# Your pets' favourite toys/treats?



## DarcyGerbil (Jul 23, 2013)

Just thought this might be a fun easy thread, it's probably been done before but here's a new one!  Just post a picture or add an attatchment of your pets' fave toy or treat (or both!  ) If you have any pets that aren't small animals (dogs, cats etc.) feel free to show us theirs as well! I can't wait to see what you post, maybe your post might convince someone else to try it out! Remember to give a description of what it is (e.g.
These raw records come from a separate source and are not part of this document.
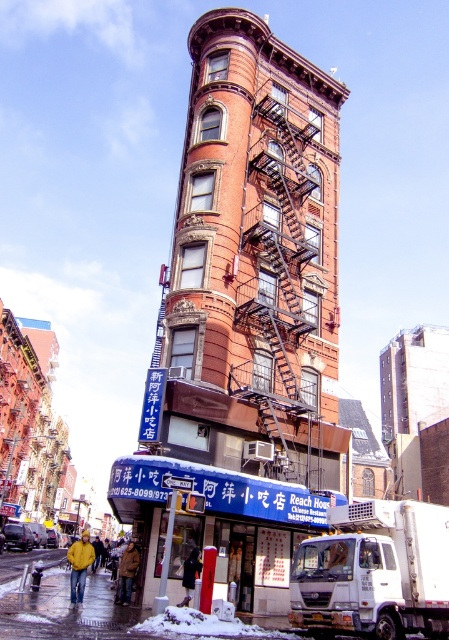 You are standing in front of the red brick building with the blue sign. If you want to find the black metal fire escape at center, where should you look?

The black metal fire escape at center is located at the 2D coordinates point (281, 278).

You are standing in front of the red brick building and want to determine the relative positions of two points marked on the building. Which point is closer to you, point 1 at coordinates (189, 211) or point 2 at coordinates (401, 566)?

Point 1 at coordinates (189, 211) is closer to you because it is further to the viewer than point 2 at coordinates (401, 566). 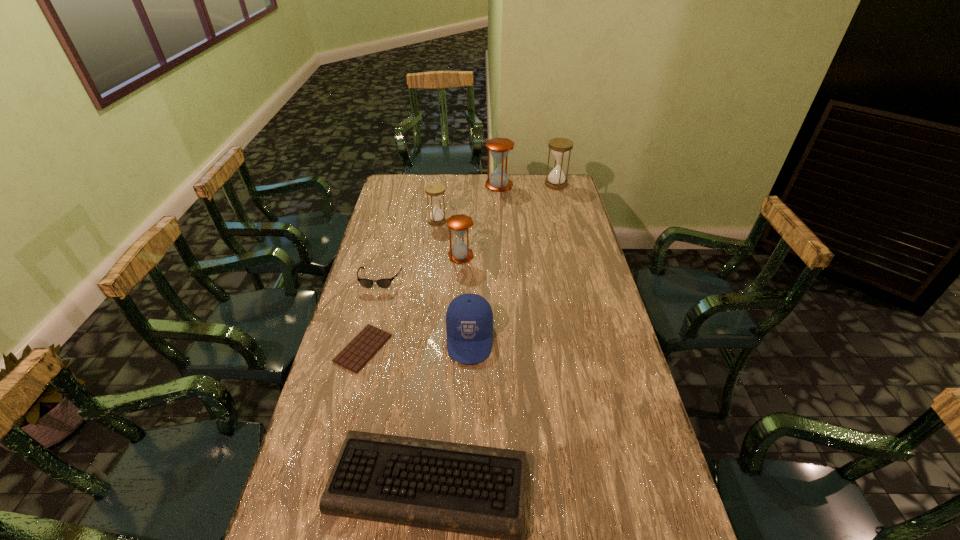 Image resolution: width=960 pixels, height=540 pixels. Identify the location of free space located 0.160m on the back of the shortest object. (377, 293).

Where is `sunglasses present at the left edge`? sunglasses present at the left edge is located at coordinates (366, 283).

You are a GUI agent. You are given a task and a screenshot of the screen. Output one action in this format:
    pyautogui.click(x=<x>, y=<y>)
    Task: Click on the chocolate bar situated at the left edge
    
    Given the screenshot: What is the action you would take?
    pyautogui.click(x=362, y=348)

The height and width of the screenshot is (540, 960). What are the coordinates of `object that is at the right edge` in the screenshot? It's located at (560, 147).

What are the coordinates of `object that is at the far right corner` in the screenshot? It's located at (560, 147).

Locate an element on the screen. This screenshot has width=960, height=540. vacant space at the far edge of the desktop is located at coordinates (492, 197).

Where is `vacant region at the left edge`? This screenshot has width=960, height=540. vacant region at the left edge is located at coordinates 374,265.

In the image, there is a desktop. In order to click on blank space at the right edge in this screenshot , I will do `click(582, 221)`.

In the image, there is a desktop. At what (x,y) coordinates should I click in order to perform the action: click on vacant space at the far left corner. Please return your answer as a coordinate pair (x, y). The height and width of the screenshot is (540, 960). Looking at the image, I should click on (396, 185).

Where is `vacant region between the left white hourglass and the bigger brown hourglass`? Image resolution: width=960 pixels, height=540 pixels. vacant region between the left white hourglass and the bigger brown hourglass is located at coordinates (468, 202). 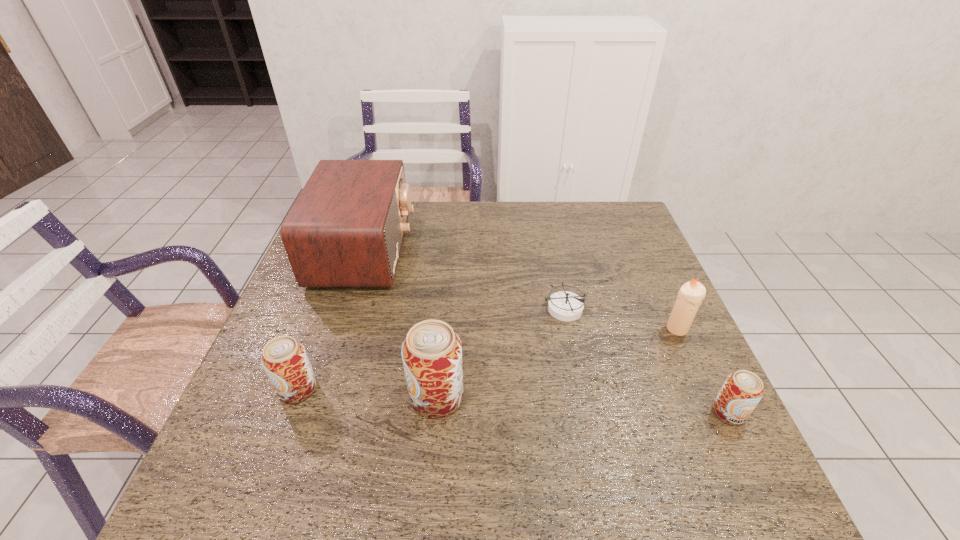 Where is `candle present at the right edge`? This screenshot has width=960, height=540. candle present at the right edge is located at coordinates (689, 298).

Locate an element on the screen. The height and width of the screenshot is (540, 960). object that is at the far left corner is located at coordinates 346,228.

You are a GUI agent. You are given a task and a screenshot of the screen. Output one action in this format:
    pyautogui.click(x=<x>, y=<y>)
    Task: Click on the object located in the near right corner section of the desktop
    The width and height of the screenshot is (960, 540).
    Given the screenshot: What is the action you would take?
    pyautogui.click(x=741, y=392)

In the image, there is a desktop. What are the coordinates of `vacant space at the far edge` in the screenshot? It's located at (434, 239).

You are a GUI agent. You are given a task and a screenshot of the screen. Output one action in this format:
    pyautogui.click(x=<x>, y=<y>)
    Task: Click on the vacant space at the near edge of the desktop
    This screenshot has height=540, width=960.
    Given the screenshot: What is the action you would take?
    pyautogui.click(x=641, y=435)

The image size is (960, 540). In order to click on vacant space at the left edge in this screenshot , I will do `click(321, 295)`.

In the image, there is a desktop. At what (x,y) coordinates should I click in order to perform the action: click on vacant region at the right edge. Please return your answer as a coordinate pair (x, y). The width and height of the screenshot is (960, 540). Looking at the image, I should click on (611, 252).

Locate an element on the screen. blank area at the near left corner is located at coordinates (238, 448).

Where is `vacant space at the far right corner of the desktop`? vacant space at the far right corner of the desktop is located at coordinates (595, 218).

Locate an element on the screen. The width and height of the screenshot is (960, 540). vacant space that is in between the candle and the radio receiver is located at coordinates (521, 289). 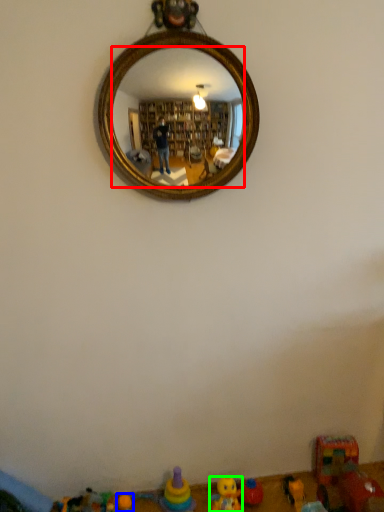 Question: Which object is positioned farthest from mirror (highlighted by a red box)? Select from toy (highlighted by a blue box) and toy (highlighted by a green box).

Choices:
 (A) toy
 (B) toy

Answer: (A) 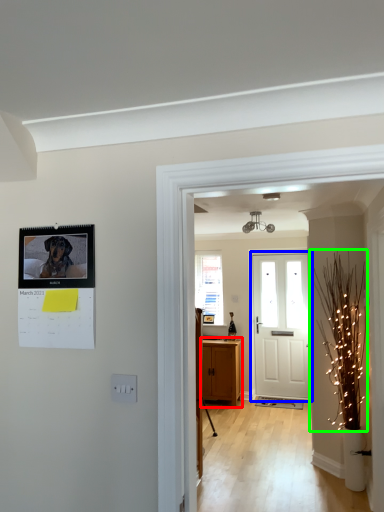 Question: Based on their relative distances, which object is nearer to cabinetry (highlighted by a red box)? Choose from door (highlighted by a blue box) and christmas light (highlighted by a green box).

Choices:
 (A) door
 (B) christmas light

Answer: (A) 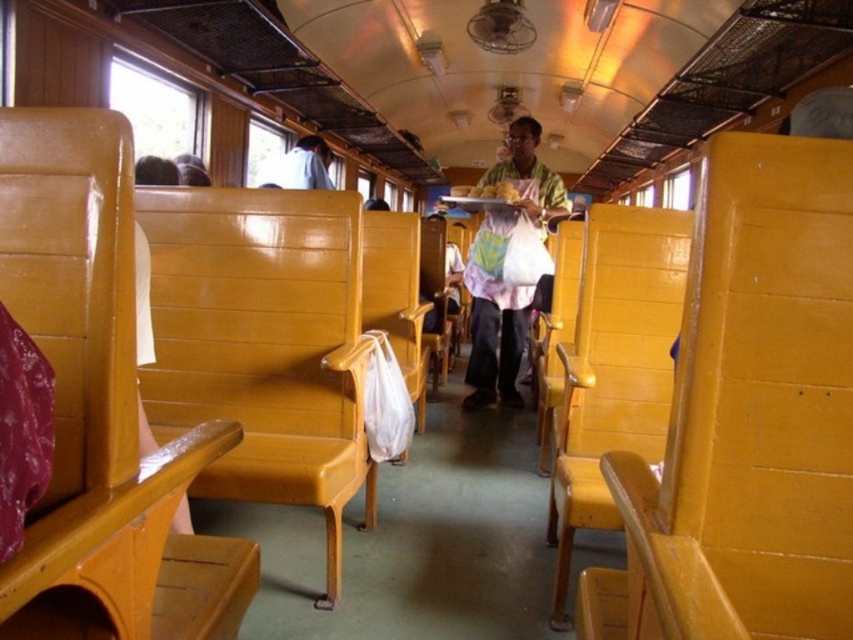 Is yellow wood chair at right positioned before white fabric bag at center?

That is True.

Does point (669, 387) lie in front of point (379, 305)?

Yes, point (669, 387) is in front of point (379, 305).

The width and height of the screenshot is (853, 640). Find the location of `yellow wood chair at right`. yellow wood chair at right is located at coordinates (613, 368).

In the scene shown: Can you confirm if matte green shirt at center is positioned above white fabric bag at center?

Indeed, matte green shirt at center is positioned over white fabric bag at center.

At what (x,y) coordinates should I click in order to perform the action: click on matte green shirt at center. Please return your answer as a coordinate pair (x, y). Looking at the image, I should click on (500, 273).

Where is `matte green shirt at center`? This screenshot has width=853, height=640. matte green shirt at center is located at coordinates (500, 273).

Find the location of `matte wood chair at center`. matte wood chair at center is located at coordinates (263, 344).

Is point (196, 481) behind point (384, 269)?

No, it is not.

Find the location of a particular element. Image resolution: width=853 pixels, height=640 pixels. matte wood chair at center is located at coordinates (263, 344).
Name, purpose, estimated price etc.) . Have fun!


----------



## HazelandDan (Apr 22, 2012)

Well aside from the ubiquitous toilet role tube which is every gerbils favourite toy my girls very much enjoy the little playground section of their tank for climbing and the coconut shell to scratch at and rock around in
















And when they're out for play time of course they like to use their human as a climbing frame too, so they can get up high and see everything









looking forward to everyone elses suggestions, great idea for a thread :thumbsup:


----------



## DarcyGerbil (Jul 23, 2013)

Aww looks like they have great fun! That reminds me I was going to put up some chinchilla shelves and bird perches in our cage for climbing . Loving the cardboard play pen! I'll show mine as soon as I can hog the laptop! Hehe.


----------